Penicillins may cause false-positive urine glucose tests (with Clinitest(R), Benedict's or Fehling's solution). Enzymatic glucose oxidase tests are recommended for urine glucose measurements.

Safety and efficacy have not been established in pediatric patients less than 2 months of age.

Dialysis

Hemodialysis:
Nosocomial pneumonia: 2.25 g IV every 8 hours
Other indications: 2.25 g IV every 12 hours

A supplemental dose of 0.75 g piperacillin-tazobactam should be given following each dialysis session.

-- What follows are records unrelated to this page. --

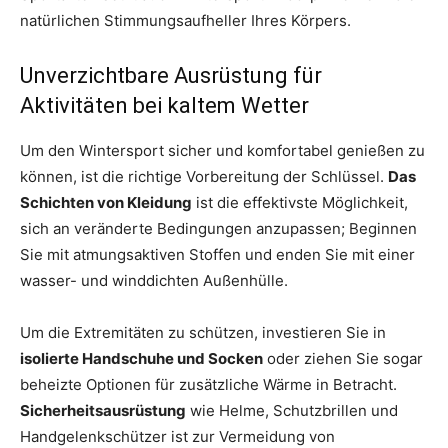
natürlichen Stimmungsaufheller Ihres Körpers.
Unverzichtbare Ausrüstung für
Aktivitäten bei kaltem Wetter
Um den Wintersport sicher und komfortabel genießen zu
können, ist die richtige Vorbereitung der Schlüssel.
Das
Schichten von Kleidung
ist die effektivste Möglichkeit,
sich an veränderte Bedingungen anzupassen; Beginnen
Sie mit atmungsaktiven Stoffen und enden Sie mit einer
wasser- und winddichten Außenhülle.
Um die Extremitäten zu schützen, investieren Sie in
isolierte Handschuhe und Socken
oder ziehen Sie sogar
beheizte Optionen für zusätzliche Wärme in Betracht.
Sicherheitsausrüstung
wie Helme, Schutzbrillen und
Handgelenkschützer ist zur Vermeidung von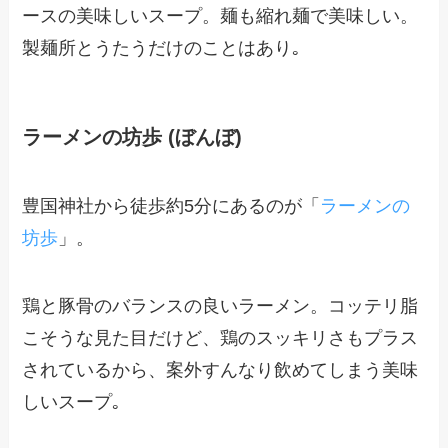
ースの美味しいスープ。麺も縮れ麺で美味しい。
製麺所とうたうだけのことはあり｡
ラーメンの坊歩 (ぼんぼ)
豊国神社から徒歩約5分にあるのが「
ラーメンの
坊歩
」。
鶏と豚骨のバランスの良いラーメン。コッテリ脂
こそうな見た目だけど、鶏のスッキリさもプラス
されているから、案外すんなり飲めてしまう美味
しいスープ｡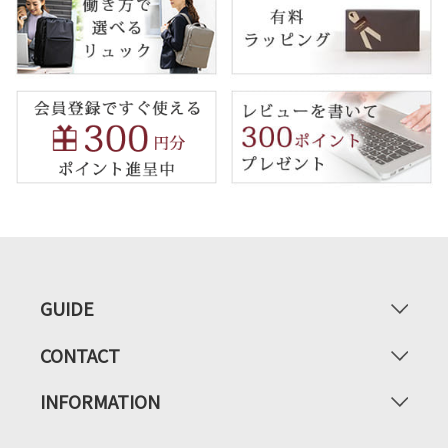
GUIDE
CONTACT
INFORMATION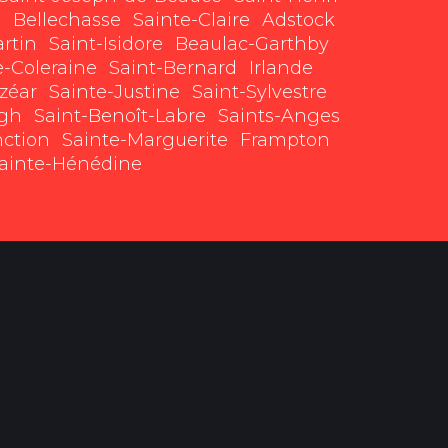
e
Bellechasse
Sainte-Claire
Adstock
rtin
Saint-Isidore
Beaulac-Garthby
e-Coleraine
Saint-Bernard
Irlande
lzéar
Sainte-Justine
Saint-Sylvestre
gh
Saint-Benoît-Labre
Saints-Anges
nction
Sainte-Marguerite
Frampton
ainte-Hénédine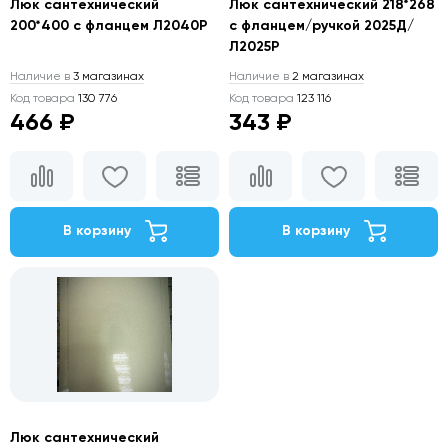
Люк сантехнический
Люк сантехнический 218*268
200*400 с фланцем Л2040Р
с фланцем/ручкой 2025Д/
Л2025Р
Наличие в
3 магазинах
Наличие в
2 магазинах
Код товара
130 776
Код товара
123 116
466 ₽
343 ₽
В корзину
В корзину
Люк сантехнический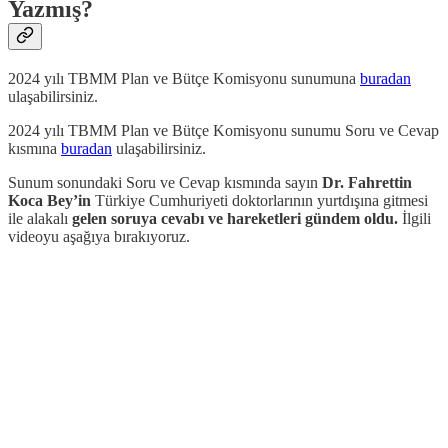
Yazmış?
2024 yılı TBMM Plan ve Bütçe Komisyonu sunumuna
buradan
ulaşabilirsiniz.
2024 yılı TBMM Plan ve Bütçe Komisyonu sunumu Soru ve Cevap
kısmına
buradan
ulaşabilirsiniz.
Sunum sonundaki Soru ve Cevap kısmında sayın
Dr. Fahrettin
Koca Bey’in
Türkiye Cumhuriyeti doktorlarının yurtdışına gitmesi
ile alakalı
gelen soruya cevabı ve hareketleri gündem oldu.
İlgili
videoyu aşağıya bırakıyoruz.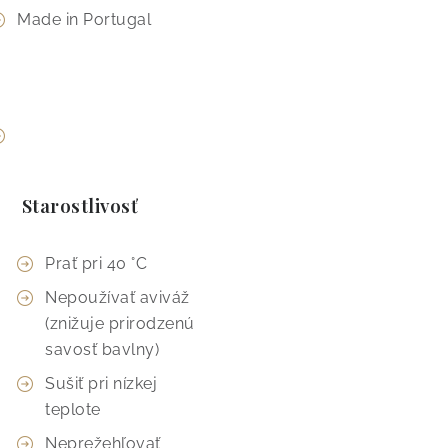
Made in Portugal
Starostlivosť
Prať pri 40 °C
Nepoužívať aviváž
(znižuje prirodzenú
savosť bavlny)
Sušiť pri nízkej
teplote
Neprežehľovať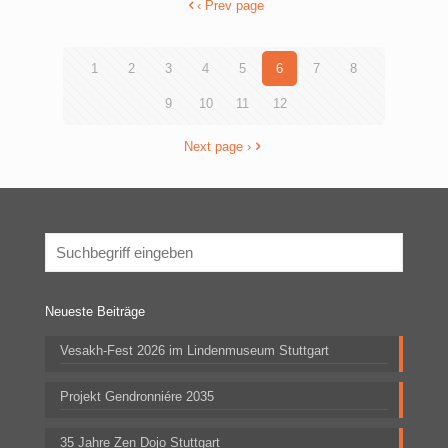
‹ Prev page
1
2
3
4
5
6
7
8
9
10
11
12
Next page ›
Neueste Beiträge
Vesakh-Fest 2026 im Lindenmuseum Stuttgart
Projekt Gendronniére 2035
35 Jahre Zen Dojo Stuttgart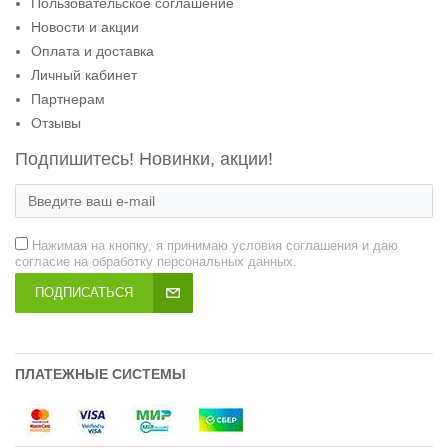
Пользовательское соглашение
Новости и акции
Оплата и доставка
Личный кабинет
Партнерам
Отзывы
Подпишитесь! Новинки, акции!
Нажимая на кнопку, я принимаю условия соглашения и даю
согласие на обработку персональных данных.
ПОДПИСАТЬСЯ
ПЛАТЕЖНЫЕ СИСТЕМЫ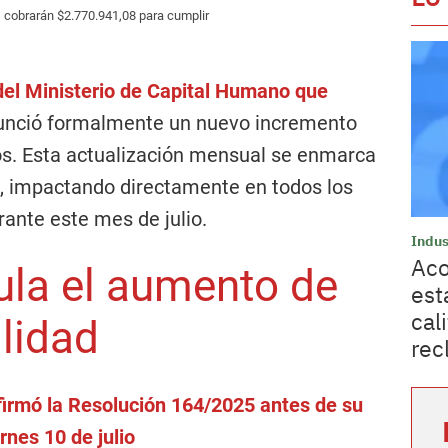
s cobrarán $2.770.941,08 para cumplir
 del Ministerio de Capital Humano que
nunció formalmente un nuevo incremento
os. Esta actualización mensual se enmarca
, impactando directamente en todos los
ante este mes de julio.
Indus
Aco
la el aumento de
est
cal
ilidad
rec
irmó la Resolución 164/2025 antes de su
rnes 10 de julio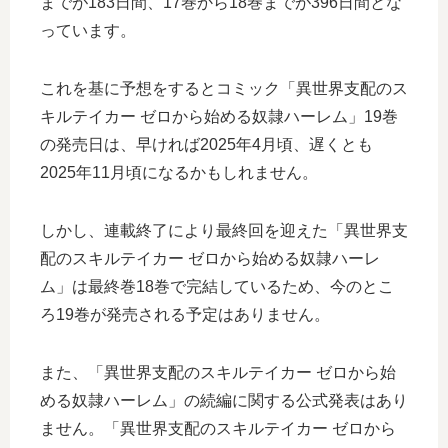
までが183日間、17巻から18巻までが396日間とな
っています。
これを基に予想をするとコミック「異世界支配のス
キルテイカー ゼロから始める奴隷ハーレム」19巻
の発売日は、早ければ2025年4月頃、遅くとも
2025年11月頃になるかもしれません。
しかし、連載終了により最終回を迎えた「異世界支
配のスキルテイカー ゼロから始める奴隷ハーレ
ム」は最終巻18巻で完結しているため、今のとこ
ろ19巻が発売される予定はありません。
また、「異世界支配のスキルテイカー ゼロから始
める奴隷ハーレム」の続編に関する公式発表はあり
ません。「異世界支配のスキルテイカー ゼロから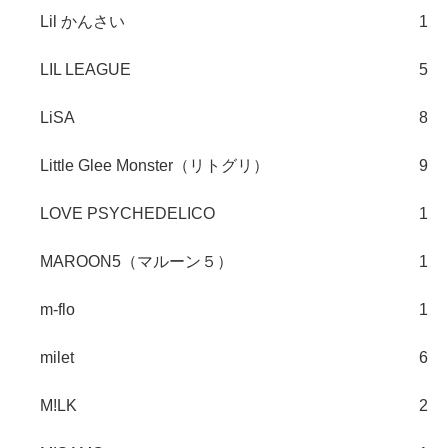
Lil かんさい
1
LIL LEAGUE
5
LiSA
8
Little Glee Monster（リトグリ）
9
LOVE PSYCHEDELICO
1
MAROON5（マルーン５）
1
m-flo
1
milet
6
M!LK
2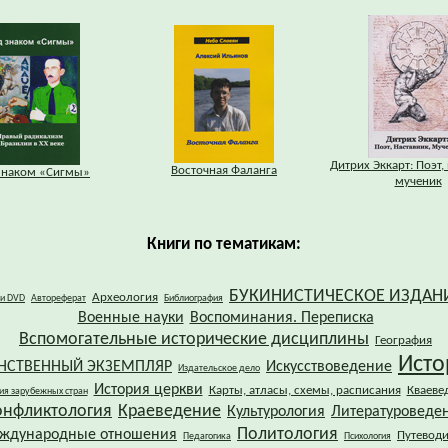
Дитрих Эккарт: Поэт,
Восточная Фаланга
знаком «Сигмы»
мученик
Книги по тематикам:
БУКИНИСТИЧЕСКОЕ ИЗДАН
Археология
 и DVD
Автореферат
Библиография
Военные науки
Воспоминания. Переписка
Вспомогательные исторические дисциплины
География
Исто
НСТВЕННЫЙ ЭКЗЕМПЛЯР
Искусствоведение
Издательское дело
История церкви
Карты, атласы, схемы, расписания
Кваеве
ия зарубежных стран
онфликтология
Краеведение
Культурология
Литературоведе
Политология
ждународные отношения
Путевод
Педагогика
Психология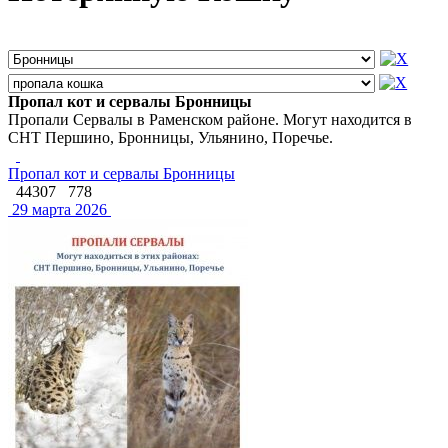
Пропал кот и сервалы Бронницы
Пропали Сервалы в Раменском районе. Могут находится в
СНТ Першино, Бронницы, Ульянино, Поречье.
Пропал кот и сервалы Бронницы
44307
778
29 марта 2026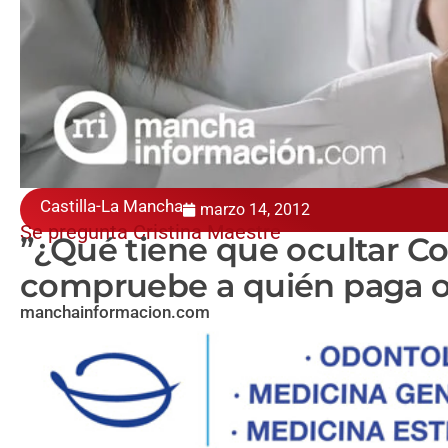
Castilla-La Mancha
marzo 14, 2012
Se pregunta Cristina Maestre
”¿Qué tiene que ocultar C
compruebe a quién paga o 
manchainformacion.com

CRRT: Clearance may be significantly increased in patients undergoing continuous renal replacement therapy (CRRT) and higher doses may be necessary which should be individualized based on the estimated piperacillin-tazobactam clearance. In addition, tazobactam has a longer half-life than piperacillin, resulting in relative serum concentration increases compared to piperacillin. Some experts recommend piperacillin-tazobactam 2.25 to 3.375 g every 8 hours for initial therapy of patients undergoing continuous venovenous hemofiltration (CVVH), and then intermittent doses of piperacillin alone to prevent tazobactam accumulation.

CAPD:
Nosocomial pneumonia: 2.25 g IV every 8 hours
Other indications: 2.25 g IV every 12 hours

No supplemental doses are necessary.

Other Comments

3.375 g piperacillin-tazobactam is 3 g piperacillin and 375 mg tazobactam

Piperacillin-tazobactam should be infused over 30 minutes.

Piperacillin-tazobactam contains approximately 2.79 mEq (64 mg) of sodium per gram of piperacillin. This should be considered in patients on a salt restriction and in geriatric patients who may respond with blunted natriuresis.